McQuarters played Oklahoma State Cowboys basketball for three years. Prior to attending OSU, McQuarters played basketball at Booker T. Washington High School in Tulsa. McQuarters played for coach Nate Harris who, in 1996, coached the West Team in the McDonald's High School All-American Game.

==Professional career==
He is a favorite of former Detroit Lions coach Steve Mariucci, who drafted him with the 28th overall pick in the first round when Mariucci was head coach of the 49ers, then signed him as a free agent with the Lions.
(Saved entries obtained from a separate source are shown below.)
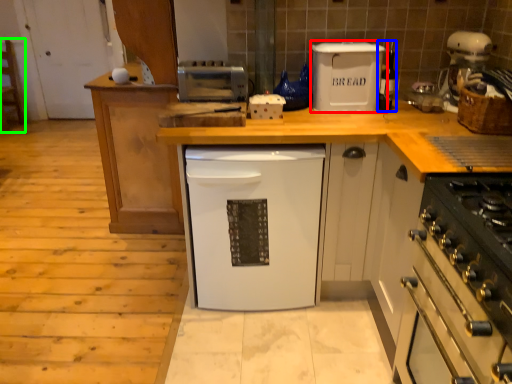 Question: Considering the real-world distances, which object is farthest from kitchen appliance (highlighted by a red box)? appliance (highlighted by a blue box) or chair (highlighted by a green box)?

Choices:
 (A) appliance
 (B) chair

Answer: (B) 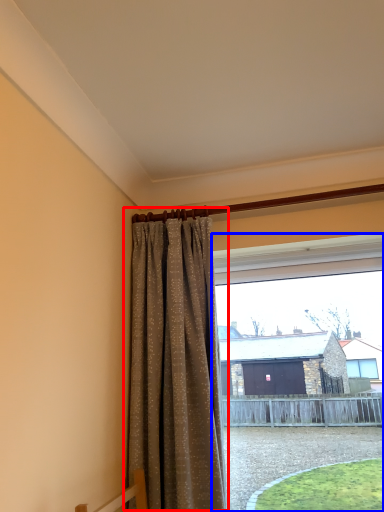 Question: Which of the following is the farthest to the observer, curtain (highlighted by a red box) or window (highlighted by a blue box)?

Choices:
 (A) curtain
 (B) window

Answer: (B)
Prior to the 2006 season, McQuarters signed with the New York Giants. As a member of the Giants, McQuarters had a key interception in a 2007 NFC divisional playoff game against the Dallas Cowboys that sealed New York's victory. McQuarters earned a Super Bowl ring with the Giants in Super Bowl XLII beating the New England Patriots.

==NFL career statistics==

Legend
|  | Won the Super Bowl |
|  | Led the league |
| Bold | Career high |

===Regular season===

| Year | Team | Games |  | Tackles |  |  |  | Interceptions |  |  |  | Fumbles |  |  |  |
| GP | GS | Comb | Solo | Ast | Sck | Int | Yds | TD | Lng | FF | FR | Yds | TD |
| 1998 | SFO | 16 | 7 | 49 | 45 | 4 | 0.0 | 0 | 0 | 0 | 0 | 0 | 2 | 0 | 0 |
| 1999 | SFO | 11 | 4 | 29 | 26 | 3 | 0.0 | 1 | 25 | 0 | 25 | 0 | 0 | 0 | 0 |
| 2000 | CHI | 15 | 2 | 33 | 24 | 9 | 1.0 | 1 | 61 | 1 | 61 | 0 | 0 | 0 | 0 |
| 2001 | CHI | 16 | 16 | 79 | 65 | 14 | 1.0 | 3 | 47 | 0 | 43 | 1 | 1 | 69 | 1 |
| 2002 | CHI | 9 | 9 | 43 | 35 | 8 | 0.0 | 1 | 33 | 0 | 33 | 0 | 1 | 0 | 0 |
| 2003 | CHI | 16 | 6 | 46 | 38 | 8 | 0.0 | 2 | 72 | 0 | 43 | 0 | 0 | 0 | 0 |
| 2004 | CHI | 16 | 14 | 67 | 55 | 12 | 0.0 | 2 | 85 | 1 | 45 | 0 | 2 | 3 | 0 |
| 2005 | DET | 16 | 11 | 60 | 49 | 11 | 0.0 | 2 | 25 | 0 | 19 | 0 | 1 | 0 | 0 |
| 2006 | NYG | 16 | 10 | 56 | 51 | 5 | 1.0 | 2 | 67 | 1 | 27 | 1 | 0 | 0 | 0 |
| 2007 | NYG | 16 | 2 | 15 | 14 | 1 | 0.0 | 0 | 0 | 0 | 0 | 0 | 1 | 0 | 0 |
| 2008 | NYG | 9 | 0 | 6 | 4 | 2 | 0.0 | 0 | 0 | 0 | 0 | 0 | 1 | 0 | 0 |
| Career |  | 156 | 81 | 483 | 406 | 77 | 3.0 | 14 | 415 | 3 | 61 | 2 | 9 | 72 | 1 |

===Playoffs===

| Year | Team | Games |  | Tackles |  |  |  | Interceptions |  |  |  | Fumbles |  |  |  |
| GP | GS | Comb | Solo | Ast | Sck | Int | Yds | TD | Lng | FF | FR | Yds | TD |
| 2001 | CHI | 1 | 1 | 10 | 10 | 0 | 0.0 | 0 | 0 | 0 | 0 | 0 | 0 | 0 | 0 |
| 2006 | NYG | 1 | 1 | 3 | 3 | 0 | 0.0 | 0 | 0 | 0 | 0 | 0 | 1 | 0 | 0 |
| 2007 | NYG | 4 | 1 | 5 | 4 | 1 | 0.0 | 3 | 11 | 0 | 11 | 0 | 0 | 0 | 0 |
| 2008 | NYG | 1 | 0 | 1 | 1 | 0 | 0.0 | 0 | 0 | 0 | 0 | 0 | 0 | 0 | 0 |
| Career |  | 9 | 3 | 19 | 18 | 1 | 0.0 | 3 | 11 | 0 | 11 | 0 | 1 | 0 | 0 |

==Legal history==
In October 2006, a Chicago judge dismissed McQuarters's claims that a bank wrongfully declared him in default on $1.3 million in loans. McQuarters claimed in a countersuit that the bank's representatives had violated consumer fraud acts and its employees had forged his signature on bank documents. The judge ordered him to pay the bank's legal fees of about $20,000.

==Personal life==
McQuarters was known for his long dreadlocks which he cut in 2007 after growing them out starting in 1998. McQuarters donated the hair to Locks of Love. McQuarters is known for wearing a variety of band-aids under one or both eyes, including those depicting the Nickelodeon character SpongeBob SquarePants.

On April 29, 2011, McQuarters was shot once in the back as he departed a friend's house in Tulsa. McQuarters was not seriously hurt, and was able to drive himself to the hospital. He described the gunman as a man wearing a ski mask.